Na Educação, os programas escolares continuam a escamotear esta realidade. A verdade é que os adolescentes e jovens vivem a sua identidade sexual no escuro, na sombra e no medo. Os pais não revelam facilidade em aceitar esta realidade. Esta é uma realidade que já o professor Daniel Sampaio falou há muitos anos atrás. Nenhuma mãe ou pai perspectivam ter e criar um filho homossexual. Por outro lado, os professores também não são melhores a lidar com estas coisas. Espantosamente, a homossexualidade feminina continua a ser mais bem aceite e a fazer as delícias de muitos homens heterossexuais, quando essas mulheres se prestam a fazer ficção cinematográfica. Nesta situação, temos discriminação dos homens homossexuais em favor das mulheres. O problema é que aquelas são usadas como mero instrumento de prazer.

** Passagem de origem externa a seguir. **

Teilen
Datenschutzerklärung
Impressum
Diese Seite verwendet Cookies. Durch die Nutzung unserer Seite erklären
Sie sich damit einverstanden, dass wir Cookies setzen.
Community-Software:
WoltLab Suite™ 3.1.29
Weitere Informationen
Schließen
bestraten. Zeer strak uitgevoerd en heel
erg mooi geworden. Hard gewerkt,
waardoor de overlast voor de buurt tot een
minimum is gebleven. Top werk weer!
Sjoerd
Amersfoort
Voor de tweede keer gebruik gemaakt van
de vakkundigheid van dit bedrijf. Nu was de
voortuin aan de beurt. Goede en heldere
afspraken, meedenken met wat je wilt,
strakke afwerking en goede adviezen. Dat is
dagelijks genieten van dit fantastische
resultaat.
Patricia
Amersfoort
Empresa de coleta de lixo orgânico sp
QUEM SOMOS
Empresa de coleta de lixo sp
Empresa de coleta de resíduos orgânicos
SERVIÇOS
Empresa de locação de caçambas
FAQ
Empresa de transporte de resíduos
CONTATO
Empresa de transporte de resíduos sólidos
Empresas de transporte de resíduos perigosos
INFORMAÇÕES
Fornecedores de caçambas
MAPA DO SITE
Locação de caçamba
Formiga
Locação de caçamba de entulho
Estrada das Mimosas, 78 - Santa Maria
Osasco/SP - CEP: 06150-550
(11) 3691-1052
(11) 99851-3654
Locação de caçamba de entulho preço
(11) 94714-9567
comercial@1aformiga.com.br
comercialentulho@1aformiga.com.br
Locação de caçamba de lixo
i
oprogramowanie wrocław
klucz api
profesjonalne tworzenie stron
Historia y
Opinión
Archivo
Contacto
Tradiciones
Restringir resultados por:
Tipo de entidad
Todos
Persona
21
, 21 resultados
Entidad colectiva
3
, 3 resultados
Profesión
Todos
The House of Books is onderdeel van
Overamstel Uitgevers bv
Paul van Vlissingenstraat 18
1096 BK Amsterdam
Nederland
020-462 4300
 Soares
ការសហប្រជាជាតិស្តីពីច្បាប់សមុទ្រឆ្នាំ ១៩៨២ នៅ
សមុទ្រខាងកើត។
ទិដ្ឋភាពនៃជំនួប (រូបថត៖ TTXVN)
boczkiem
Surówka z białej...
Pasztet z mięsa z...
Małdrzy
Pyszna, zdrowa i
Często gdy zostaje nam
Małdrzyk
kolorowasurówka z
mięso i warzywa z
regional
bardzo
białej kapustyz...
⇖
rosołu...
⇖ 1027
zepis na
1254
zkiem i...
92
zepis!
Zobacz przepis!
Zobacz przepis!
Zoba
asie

Em relação à orientação sexual, e aos preconceitos que grassam por este mundo fora em relação a isto, gostaria de partilhar um facto que se passou no nosso país e que demonstra que o amor entre pessoas do mesmo sexo existe. Um amigo meu, Carlos, português, de 40 anos, bem instalado na vida, conheceu, na América do Sul, um homem mais novo, Hugo, de 26 anos, gestor numa grande seguradora multinacional. Encontraram-se numa avenida, durante o dia, e sentiram aquilo a que chamamos “amor à primeira vista”. Falaram, voltaram a encontrar-se. Foram-se conhecendo melhor e assumiram a condição de namorados. Carlos era agente de viagens e, como tal, tinha grande facilidade em viajar e ir àquele continente. Andaram nisto dois anos. Entretanto, Hugo veio de visita a Portugal. Passou férias aqui e gostou. Voltou à América e tomou a decisão de se despedir do seu emprego invejável, por não aguentar mais estar longe de Carlos. Veio para Portugal. Hoje trabalha na restauração, numa cidade, deixando tudo o que tinha. Ambos estão bem, têm uma vida emocional estável. Acreditam um no outro e vivem juntos, partilhando a vida em comum. Como Carlos e Hugo, há muita gente, incluindo mulheres. Como é possível não querer ver dignidade nisto? É preferível esconder? É melhor estas mulheres e homens casarem e fingirem ser heterossexuais para não sofrerem a censura social e familiar?
Obviamente que não. Mas há um longo caminho a percorrer nas mentalidades das pessoas, nas escolas, nos professores, nos pais, no cidadão comum do bairro, nos órgãos de comunicação social e nas instituições em geral. Basta pensar que apenas no início dos anos 90 é que a Organização Mundial de Saúde retirou a homossexualidade da sua lista de doenças de foro psiquiátrico. Logo, a homossexualidade deixou de ser considerada uma doença. Tem havido, de facto, evoluções. Seria desonesto negá-lo, mas ainda há muito por fazer. A educação (em casa, na escola, na informação dos media) tem um papel de charneira. Os pais, os educadores e professores, os profissionais da comunicação social têm de inverter esta situação e integrar este fenómeno na nossa realidade quotidiana, como uma forma de amor natural e com direito ao respeito de todos. Caso contrário, estaremos a permitir que se continue a escarnecer pessoas que apenas querem ser livres, amar e ser amadas.